What the exercise asks
Pick out each line below containing "gravitacionais".

Stored data entries
Segment Open

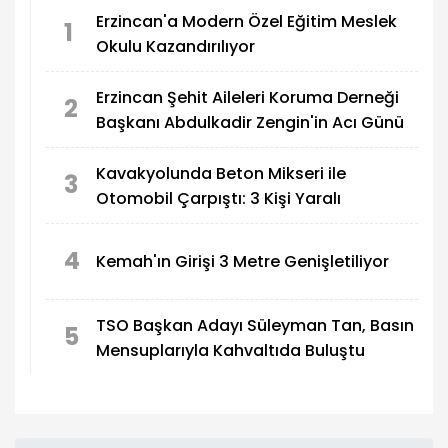
Erzincan'a Modern Özel Eğitim Meslek
1
Okulu Kazandırılıyor
Erzincan Şehit Aileleri Koruma Derneği
2
Başkanı Abdulkadir Zengin'in Acı Günü
Kavakyolunda Beton Mikseri ile
3
Otomobil Çarpıştı: 3 Kişi Yaralı
4
Kemah'ın Girişi 3 Metre Genişletiliyor
TSO Başkan Adayı Süleyman Tan, Basın
5
Mensuplarıyla Kahvaltıda Buluştu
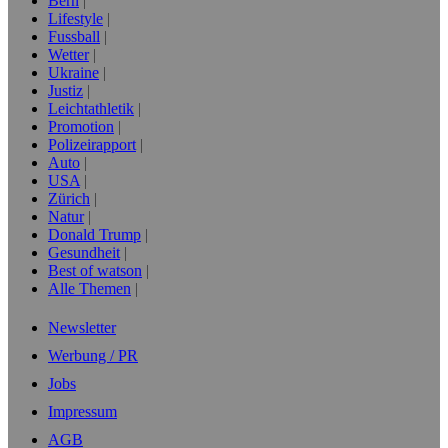
Bern
Lifestyle
Fussball
Wetter
Ukraine
Justiz
Leichtathletik
Promotion
Polizeirapport
Auto
USA
Zürich
Natur
Donald Trump
Gesundheit
Best of watson
Alle Themen
Newsletter
Werbung / PR
Jobs
Impressum
AGB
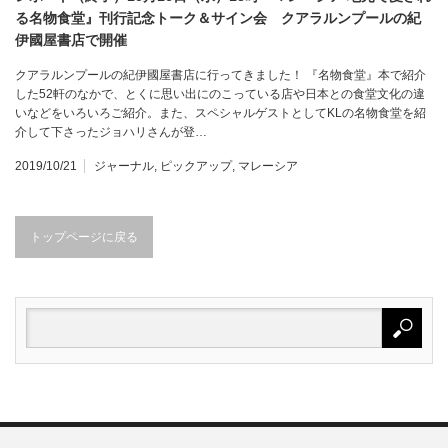
る名物食堂』刊行記念トーク＆サイン会 クアラルンプールの紀
伊國屋書店で開催
クアラルンプールの紀伊國屋書店に行ってきました！ 『名物食堂』本で紹介
した52軒のなかで、とくに思い出にのこっている店や日本との食堂文化の違
いなどをいろいろご紹介。また、スペシャルゲストとしてKLの名物食堂を紹
介して下さったジョハリさんが登…
2019/10/21
ジャーナル
,
ピックアップ
,
マレーシア
トップページに戻る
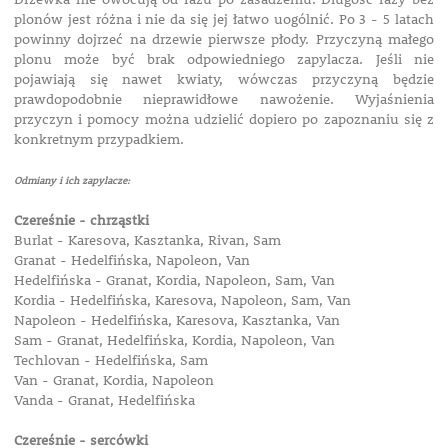
plonów jest różna i nie da się jej łatwo uogólnić. Po 3 - 5 latach
powinny dojrzeć na drzewie pierwsze płody. Przyczyną małego
plonu może być brak odpowiedniego zapylacza. Jeśli nie
pojawiają się nawet kwiaty, wówczas przyczyną będzie
prawdopodobnie nieprawidłowe nawożenie. Wyjaśnienia
przyczyn i pomocy można udzielić dopiero po zapoznaniu się z
konkretnym przypadkiem.
Odmiany i ich zapylacze:
Czereśnie - chrząstki
Burlat - Karesova, Kasztanka, Rivan, Sam
Granat - Hedelfińska, Napoleon, Van
Hedelfińska - Granat, Kordia, Napoleon, Sam, Van
Kordia - Hedelfińska, Karesova, Napoleon, Sam, Van
Napoleon - Hedelfińska, Karesova, Kasztanka, Van
Sam - Granat, Hedelfińska, Kordia, Napoleon, Van
Techlovan - Hedelfińska, Sam
Van - Granat, Kordia, Napoleon
Vanda - Granat, Hedelfińska
Czereśnie - sercówki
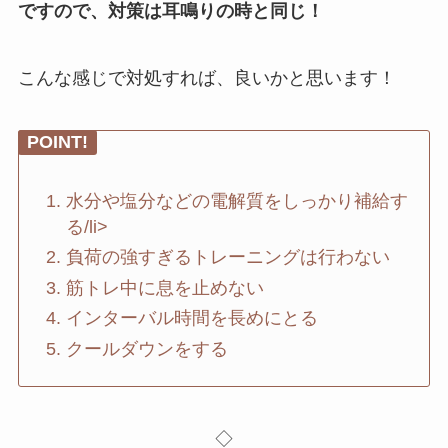
ですので、対策は耳鳴りの時と同じ！
こんな感じで対処すれば、良いかと思います！
POINT!
水分や塩分などの電解質をしっかり補給す
る/li>
負荷の強すぎるトレーニングは行わない
筋トレ中に息を止めない
インターバル時間を長めにとる
クールダウンをする
◇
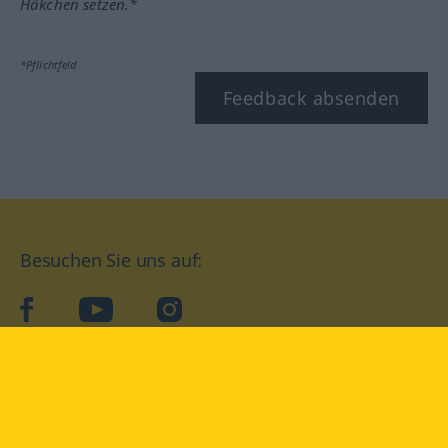
Häkchen setzen.*
*Pflichtfeld
Feedback absenden
Besuchen Sie uns auf:
facebook
YouTube
Instagram
Langenscheidt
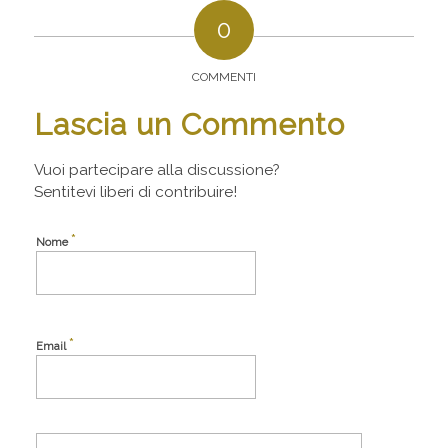
0
COMMENTI
Lascia un Commento
Vuoi partecipare alla discussione?
Sentitevi liberi di contribuire!
*
Nome
*
Email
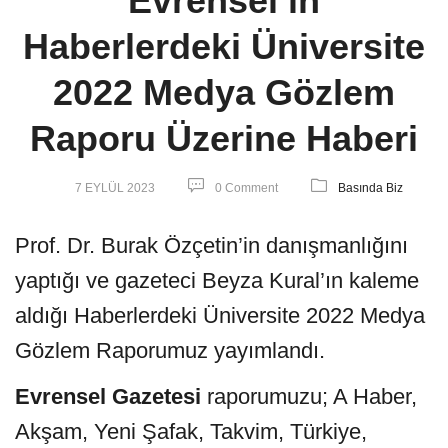
Evrensel’in
Haberlerdeki Üniversite
2022 Medya Gözlem
Raporu Üzerine Haberi
7 EYLÜL 2023
0 Comment
Basında Biz
Prof. Dr. Burak Özçetin’in danışmanlığını
yaptığı ve gazeteci Beyza Kural’ın kaleme
aldığı Haberlerdeki Üniversite 2022 Medya
Gözlem Raporumuz yayımlandı.
Evrensel Gazetesi
raporumuzu; A Haber,
Akşam, Yeni Şafak, Takvim, Türkiye,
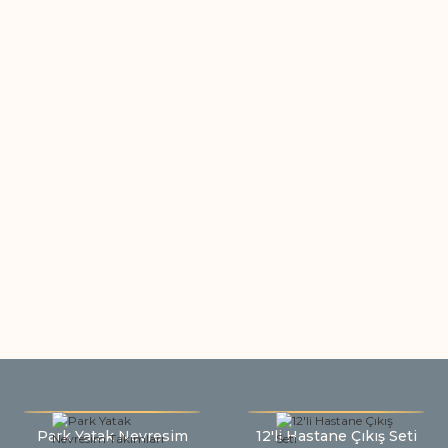
Park Yatak Nevresim
12'li Hastane Çıkış Seti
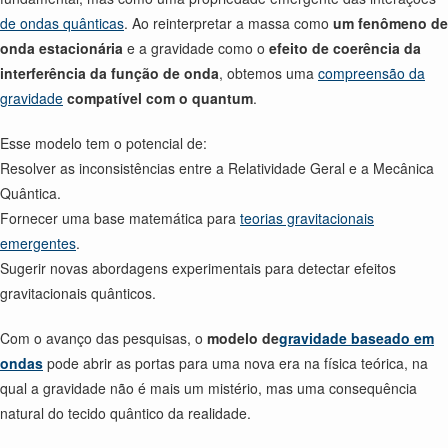
de ondas quânticas
. Ao reinterpretar a massa como
um fenômeno de
onda estacionária
e a gravidade como o
efeito de coerência da
interferência da função de onda
, obtemos uma
compreensão da
gravidade
compatível com o quantum
.
Esse modelo tem o potencial de:
Resolver as inconsistências entre a Relatividade Geral e a Mecânica
Quântica.
Fornecer uma base matemática para
teorias gravitacionais
emergentes
.
Sugerir novas abordagens experimentais para detectar efeitos
gravitacionais quânticos.
Com o avanço das pesquisas, o
modelo de
gravidade baseado em
ondas
pode abrir as portas para uma nova era na física teórica, na
qual a gravidade não é mais um mistério, mas uma consequência
natural do tecido quântico da realidade.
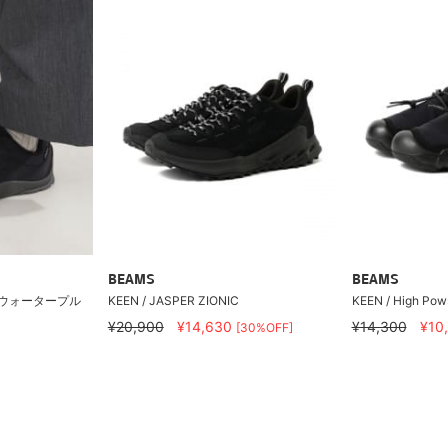
BEAMS
BEAMS
ロン ウォータープル
KEEN / JASPER ZIONIC
KEEN / High Pow
¥20,900
¥14,630
¥14,300
¥10
[30%OFF]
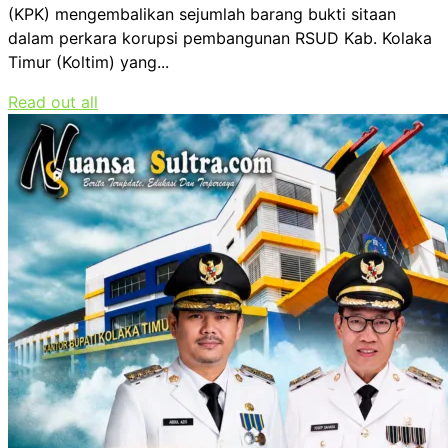
(KPK) mengembalikan sejumlah barang bukti sitaan
dalam perkara korupsi pembangunan RSUD Kab. Kolaka
Timur (Koltim) yang...
Read out all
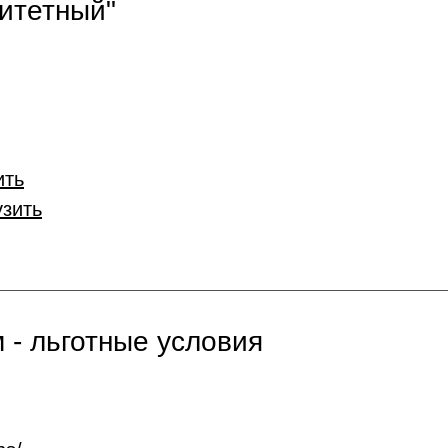
итетный"
ить
узить
 - льготные условия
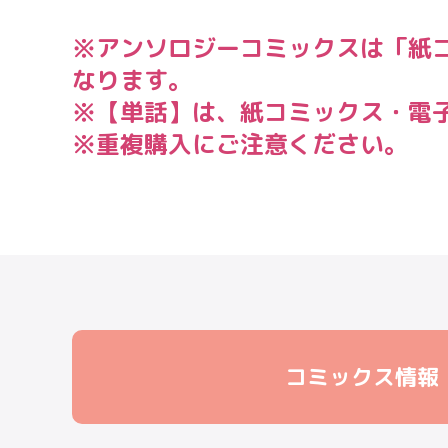
※アンソロジーコミックスは「紙
なります。
※【単話】は、紙コミックス・電
※重複購入にご注意ください。
コミックス情報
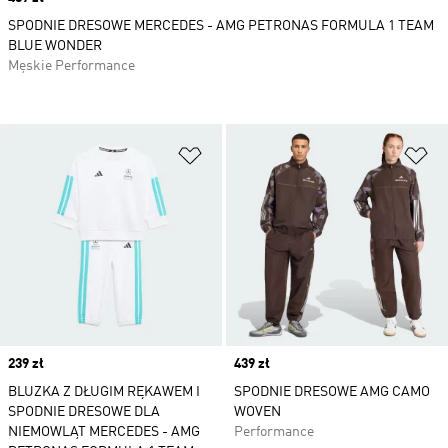
SPODNIE DRESOWE MERCEDES - AMG PETRONAS FORMULA 1 TEAM
BLUE WONDER
Męskie Performance
Dodaj do listy życzeń
Do
Price
239 zł
Price
439 zł
BLUZKA Z DŁUGIM RĘKAWEM I
SPODNIE DRESOWE AMG CAMO
SPODNIE DRESOWE DLA
WOVEN
NIEMOWLĄT MERCEDES - AMG
Performance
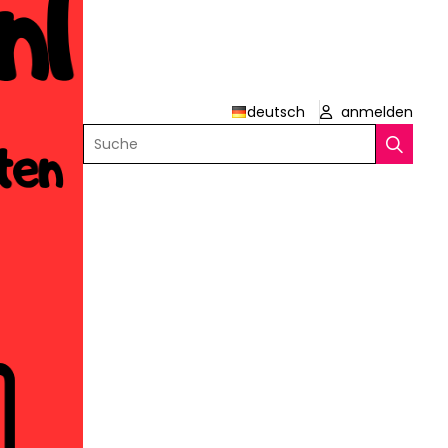
deutsch
anmelden
Suche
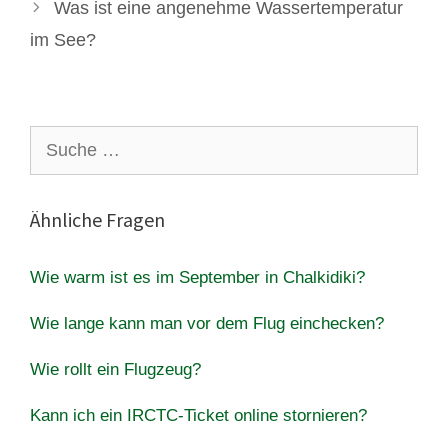
Was ist eine angenehme Wassertemperatur
im See?
Suche
nach:
Ähnliche Fragen
Wie warm ist es im September in Chalkidiki?
Wie lange kann man vor dem Flug einchecken?
Wie rollt ein Flugzeug?
Kann ich ein IRCTC-Ticket online stornieren?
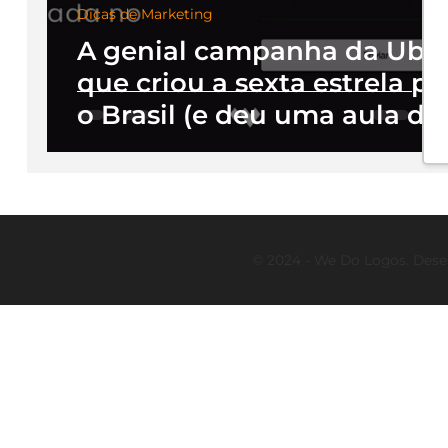
Dicas de Marketing
A genial campanha da Ube
que criou a sexta estrela pa
o Brasil (e deu uma aula de
marketing para o mundo)
© 2024 - We Do Logos. Dese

Segment Closed

Answer to the problem
teorias gravitacionais
gravitacionais quânticos.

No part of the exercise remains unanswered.